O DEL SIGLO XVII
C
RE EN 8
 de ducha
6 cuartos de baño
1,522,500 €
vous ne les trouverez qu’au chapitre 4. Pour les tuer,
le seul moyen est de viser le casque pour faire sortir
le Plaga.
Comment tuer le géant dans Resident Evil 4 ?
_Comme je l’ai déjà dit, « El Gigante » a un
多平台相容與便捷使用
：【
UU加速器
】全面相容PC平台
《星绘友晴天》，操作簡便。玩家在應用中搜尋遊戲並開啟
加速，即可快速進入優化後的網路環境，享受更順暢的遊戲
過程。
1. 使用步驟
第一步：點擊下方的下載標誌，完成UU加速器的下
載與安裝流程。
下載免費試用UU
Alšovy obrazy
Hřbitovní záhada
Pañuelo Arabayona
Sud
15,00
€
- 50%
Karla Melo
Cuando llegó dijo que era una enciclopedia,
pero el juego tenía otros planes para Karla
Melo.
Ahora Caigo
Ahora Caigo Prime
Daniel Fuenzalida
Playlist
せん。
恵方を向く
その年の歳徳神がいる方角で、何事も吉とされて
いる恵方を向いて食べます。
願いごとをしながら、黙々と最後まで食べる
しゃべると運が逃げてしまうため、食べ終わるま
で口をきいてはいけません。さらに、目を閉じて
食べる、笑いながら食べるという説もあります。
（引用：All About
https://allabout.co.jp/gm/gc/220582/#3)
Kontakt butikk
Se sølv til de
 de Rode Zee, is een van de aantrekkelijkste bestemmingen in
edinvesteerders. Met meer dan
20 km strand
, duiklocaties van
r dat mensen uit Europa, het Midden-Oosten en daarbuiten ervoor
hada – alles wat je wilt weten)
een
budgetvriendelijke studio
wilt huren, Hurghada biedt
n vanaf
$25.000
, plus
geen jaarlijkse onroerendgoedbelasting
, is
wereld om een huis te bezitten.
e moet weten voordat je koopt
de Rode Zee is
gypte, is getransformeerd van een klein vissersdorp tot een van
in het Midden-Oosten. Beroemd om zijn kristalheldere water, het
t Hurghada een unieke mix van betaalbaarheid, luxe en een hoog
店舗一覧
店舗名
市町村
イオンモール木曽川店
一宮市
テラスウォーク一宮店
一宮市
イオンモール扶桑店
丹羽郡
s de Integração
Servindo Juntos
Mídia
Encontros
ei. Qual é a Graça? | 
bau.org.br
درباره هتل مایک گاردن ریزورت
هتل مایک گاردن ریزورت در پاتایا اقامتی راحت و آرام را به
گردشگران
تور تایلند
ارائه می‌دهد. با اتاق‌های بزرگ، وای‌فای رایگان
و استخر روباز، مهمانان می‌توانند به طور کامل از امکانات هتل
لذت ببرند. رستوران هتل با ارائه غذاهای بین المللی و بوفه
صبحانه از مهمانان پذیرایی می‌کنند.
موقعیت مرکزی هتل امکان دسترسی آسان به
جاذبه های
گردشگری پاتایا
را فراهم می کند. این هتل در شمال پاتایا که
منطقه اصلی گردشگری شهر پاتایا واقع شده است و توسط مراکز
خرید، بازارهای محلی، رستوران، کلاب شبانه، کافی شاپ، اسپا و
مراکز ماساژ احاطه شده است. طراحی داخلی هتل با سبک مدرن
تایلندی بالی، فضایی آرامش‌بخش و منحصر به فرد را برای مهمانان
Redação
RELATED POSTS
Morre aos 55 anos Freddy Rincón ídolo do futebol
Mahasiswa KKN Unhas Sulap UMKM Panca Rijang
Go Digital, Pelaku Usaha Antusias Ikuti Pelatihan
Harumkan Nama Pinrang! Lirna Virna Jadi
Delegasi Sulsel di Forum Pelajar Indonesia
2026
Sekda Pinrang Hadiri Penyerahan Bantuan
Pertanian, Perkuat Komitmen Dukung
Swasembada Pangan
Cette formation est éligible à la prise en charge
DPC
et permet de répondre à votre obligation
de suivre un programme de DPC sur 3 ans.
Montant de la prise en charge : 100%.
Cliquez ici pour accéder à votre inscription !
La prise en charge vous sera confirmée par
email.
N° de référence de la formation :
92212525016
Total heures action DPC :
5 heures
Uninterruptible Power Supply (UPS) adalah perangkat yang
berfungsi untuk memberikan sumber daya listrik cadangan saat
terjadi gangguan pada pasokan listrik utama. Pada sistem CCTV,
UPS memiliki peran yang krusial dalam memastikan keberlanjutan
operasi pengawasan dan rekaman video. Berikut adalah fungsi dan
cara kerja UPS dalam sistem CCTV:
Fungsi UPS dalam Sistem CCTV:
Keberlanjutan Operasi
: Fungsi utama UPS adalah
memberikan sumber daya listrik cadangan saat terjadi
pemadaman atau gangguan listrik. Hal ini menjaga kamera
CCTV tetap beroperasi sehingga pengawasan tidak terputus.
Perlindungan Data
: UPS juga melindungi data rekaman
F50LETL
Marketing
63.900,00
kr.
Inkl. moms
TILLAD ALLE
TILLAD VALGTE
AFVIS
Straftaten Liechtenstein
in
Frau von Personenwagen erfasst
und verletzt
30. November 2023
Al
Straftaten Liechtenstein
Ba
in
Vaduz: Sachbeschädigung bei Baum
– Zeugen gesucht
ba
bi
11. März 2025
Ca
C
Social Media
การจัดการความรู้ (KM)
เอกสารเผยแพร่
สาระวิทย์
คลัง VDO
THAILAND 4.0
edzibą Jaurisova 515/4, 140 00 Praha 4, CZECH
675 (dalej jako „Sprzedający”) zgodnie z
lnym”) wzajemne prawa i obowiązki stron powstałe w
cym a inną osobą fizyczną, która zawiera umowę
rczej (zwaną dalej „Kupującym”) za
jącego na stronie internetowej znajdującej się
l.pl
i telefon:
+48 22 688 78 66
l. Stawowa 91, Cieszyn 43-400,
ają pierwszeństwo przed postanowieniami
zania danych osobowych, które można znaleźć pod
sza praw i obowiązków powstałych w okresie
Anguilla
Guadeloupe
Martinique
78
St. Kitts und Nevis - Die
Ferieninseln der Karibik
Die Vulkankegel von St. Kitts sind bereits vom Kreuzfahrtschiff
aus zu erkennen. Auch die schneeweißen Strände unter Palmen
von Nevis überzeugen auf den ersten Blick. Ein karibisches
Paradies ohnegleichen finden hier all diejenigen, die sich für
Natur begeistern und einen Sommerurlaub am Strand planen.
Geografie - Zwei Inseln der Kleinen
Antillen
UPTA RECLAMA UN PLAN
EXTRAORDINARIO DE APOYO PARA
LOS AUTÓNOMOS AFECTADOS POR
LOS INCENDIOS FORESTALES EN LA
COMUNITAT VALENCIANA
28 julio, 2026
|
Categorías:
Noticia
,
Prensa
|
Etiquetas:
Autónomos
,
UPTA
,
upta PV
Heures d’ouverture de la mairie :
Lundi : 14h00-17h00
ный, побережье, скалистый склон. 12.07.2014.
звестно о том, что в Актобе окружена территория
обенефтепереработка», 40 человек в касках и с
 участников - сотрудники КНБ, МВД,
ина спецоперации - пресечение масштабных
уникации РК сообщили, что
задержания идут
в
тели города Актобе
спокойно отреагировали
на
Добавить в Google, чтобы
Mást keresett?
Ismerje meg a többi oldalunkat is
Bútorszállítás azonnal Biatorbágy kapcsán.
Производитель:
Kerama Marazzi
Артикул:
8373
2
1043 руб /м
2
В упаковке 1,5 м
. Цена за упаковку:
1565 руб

◆ Instructions to follow:
Transcribe the data above completely and exactly.

◆ Answer for this exercise:
O DEL SIGLO XVII
C
RE EN 8
 de ducha
6 cuartos de baño
1,522,500 €
vous ne les trouverez qu’au chapitre 4. Pour les tuer,
le seul moyen est de viser le casque pour faire sortir
le Plaga.
Comment tuer le géant dans Resident Evil 4 ?
_Comme je l’ai déjà dit, « El Gigante » a un
多平台相容與便捷使用
：【
UU加速器
】全面相容PC平台
《星绘友晴天》，操作簡便。玩家在應用中搜尋遊戲並開啟
加速，即可快速進入優化後的網路環境，享受更順暢的遊戲
過程。
1. 使用步驟
第一步：點擊下方的下載標誌，完成UU加速器的下
載與安裝流程。
下載免費試用UU
Alšovy obrazy
Hřbitovní záhada
Pañuelo Arabayona
Sud
15,00
€
- 50%
Karla Melo
Cuando llegó dijo que era una enciclopedia,
pero el juego tenía otros planes para Karla
Melo.
Ahora Caigo
Ahora Caigo Prime
Daniel Fuenzalida
Playlist
せん。
恵方を向く
その年の歳徳神がいる方角で、何事も吉とされて
いる恵方を向いて食べます。
願いごとをしながら、黙々と最後まで食べる
しゃべると運が逃げてしまうため、食べ終わるま
で口をきいてはいけません。さらに、目を閉じて
食べる、笑いながら食べるという説もあります。
（引用：All About
https://allabout.co.jp/gm/gc/220582/#3)
Kontakt butikk
Se sølv til de
 de Rode Zee, is een van de aantrekkelijkste bestemmingen in
edinvesteerders. Met meer dan
20 km strand
, duiklocaties van
r dat mensen uit Europa, het Midden-Oosten en daarbuiten ervoor
hada – alles wat je wilt weten)
een
budgetvriendelijke studio
wilt huren, Hurghada biedt
n vanaf
$25.000
, plus
geen jaarlijkse onroerendgoedbelasting
, is
wereld om een huis te bezitten.
e moet weten voordat je koopt
de Rode Zee is
gypte, is getransformeerd van een klein vissersdorp tot een van
in het Midden-Oosten. Beroemd om zijn kristalheldere water, het
t Hurghada een unieke mix van betaalbaarheid, luxe en een hoog
店舗一覧
店舗名
市町村
イオンモール木曽川店
一宮市
テラスウォーク一宮店
一宮市
イオンモール扶桑店
丹羽郡
s de Integração
Servindo Juntos
Mídia
Encontros
ei. Qual é a Graça? | 
bau.org.br
درباره هتل مایک گاردن ریزورت
هتل مایک گاردن ریزورت در پاتایا اقامتی راحت و آرام را به
گردشگران
تور تایلند
ارائه می‌دهد. با اتاق‌های بزرگ، وای‌فای رایگان
و استخر روباز، مهمانان می‌توانند به طور کامل از امکانات هتل
لذت ببرند. رستوران هتل با ارائه غذاهای بین المللی و بوفه
صبحانه از مهمانان پذیرایی می‌کنند.
موقعیت مرکزی هتل امکان دسترسی آسان به
جاذبه های
گردشگری پاتایا
را فراهم می کند. این هتل در شمال پاتایا که
منطقه اصلی گردشگری شهر پاتایا واقع شده است و توسط مراکز
خرید، بازارهای محلی، رستوران، کلاب شبانه، کافی شاپ، اسپا و
مراکز ماساژ احاطه شده است. طراحی داخلی هتل با سبک مدرن
تایلندی بالی، فضایی آرامش‌بخش و منحصر به فرد را برای مهمانان
Redação
RELATED POSTS
Morre aos 55 anos Freddy Rincón ídolo do futebol
Mahasiswa KKN Unhas Sulap UMKM Panca Rijang
Go Digital, Pelaku Usaha Antusias Ikuti Pelatihan
Harumkan Nama Pinrang! Lirna Virna Jadi
Delegasi Sulsel di Forum Pelajar Indonesia
2026
Sekda Pinrang Hadiri Penyerahan Bantuan
Pertanian, Perkuat Komitmen Dukung
Swasembada Pangan
Cette formation est éligible à la prise en charge
DPC
et permet de répondre à votre obligation
de suivre un programme de DPC sur 3 ans.
Montant de la prise en charge : 100%.
Cliquez ici pour accéder à votre inscription !
La prise en charge vous sera confirmée par
email.
N° de référence de la formation :
92212525016
Total heures action DPC :
5 heures
Uninterruptible Power Supply (UPS) adalah perangkat yang
berfungsi untuk memberikan sumber daya listrik cadangan saat
terjadi gangguan pada pasokan listrik utama. Pada sistem CCTV,
UPS memiliki peran yang krusial dalam memastikan keberlanjutan
operasi pengawasan dan rekaman video. Berikut adalah fungsi dan
cara kerja UPS dalam sistem CCTV:
Fungsi UPS dalam Sistem CCTV:
Keberlanjutan Operasi
: Fungsi utama UPS adalah
memberikan sumber daya listrik cadangan saat terjadi
pemadaman atau gangguan listrik. Hal ini menjaga kamera
CCTV tetap beroperasi sehingga pengawasan tidak terputus.
Perlindungan Data
: UPS juga melindungi data rekaman
F50LETL
Marketing
63.900,00
kr.
Inkl. moms
TILLAD ALLE
TILLAD VALGTE
AFVIS
Straftaten Liechtenstein
in
Frau von Personenwagen erfasst
und verletzt
30. November 2023
Al
Straftaten Liechtenstein
Ba
in
Vaduz: Sachbeschädigung bei Baum
– Zeugen gesucht
ba
bi
11. März 2025
Ca
C
Social Media
การจัดการความรู้ (KM)
เอกสารเผยแพร่
สาระวิทย์
คลัง VDO
THAILAND 4.0
edzibą Jaurisova 515/4, 140 00 Praha 4, CZECH
675 (dalej jako „Sprzedający”) zgodnie z
lnym”) wzajemne prawa i obowiązki stron powstałe w
cym a inną osobą fizyczną, która zawiera umowę
rczej (zwaną dalej „Kupującym”) za
jącego na stronie internetowej znajdującej się
l.pl
i telefon:
+48 22 688 78 66
l. Stawowa 91, Cieszyn 43-400,
ają pierwszeństwo przed postanowieniami
zania danych osobowych, które można znaleźć pod
sza praw i obowiązków powstałych w okresie
Anguilla
Guadeloupe
Martinique
78
St. Kitts und Nevis - Die
Ferieninseln der Karibik
Die Vulkankegel von St. Kitts sind bereits vom Kreuzfahrtschiff
aus zu erkennen. Auch die schneeweißen Strände unter Palmen
von Nevis überzeugen auf den ersten Blick. Ein karibisches
Paradies ohnegleichen finden hier all diejenigen, die sich für
Natur begeistern und einen Sommerurlaub am Strand planen.
Geografie - Zwei Inseln der Kleinen
Antillen
UPTA RECLAMA UN PLAN
EXTRAORDINARIO DE APOYO PARA
LOS AUTÓNOMOS AFECTADOS POR
LOS INCENDIOS FORESTALES EN LA
COMUNITAT VALENCIANA
28 julio, 2026
|
Categorías:
Noticia
,
Prensa
|
Etiquetas:
Autónomos
,
UPTA
,
upta PV
Heures d’ouverture de la mairie :
Lundi : 14h00-17h00
ный, побережье, скалистый склон. 12.07.2014.
звестно о том, что в Актобе окружена территория
обенефтепереработка», 40 человек в касках и с
 участников - сотрудники КНБ, МВД,
ина спецоперации - пресечение масштабных
уникации РК сообщили, что
задержания идут
в
тели города Актобе
спокойно отреагировали
на
Добавить в Google, чтобы
Mást keresett?
Ismerje meg a többi oldalunkat is
Bútorszállítás azonnal Biatorbágy kapcsán.
Производитель:
Kerama Marazzi
Артикул:
8373
2
1043 руб /м
2
В упаковке 1,5 м
. Цена за упаковку:
1565 руб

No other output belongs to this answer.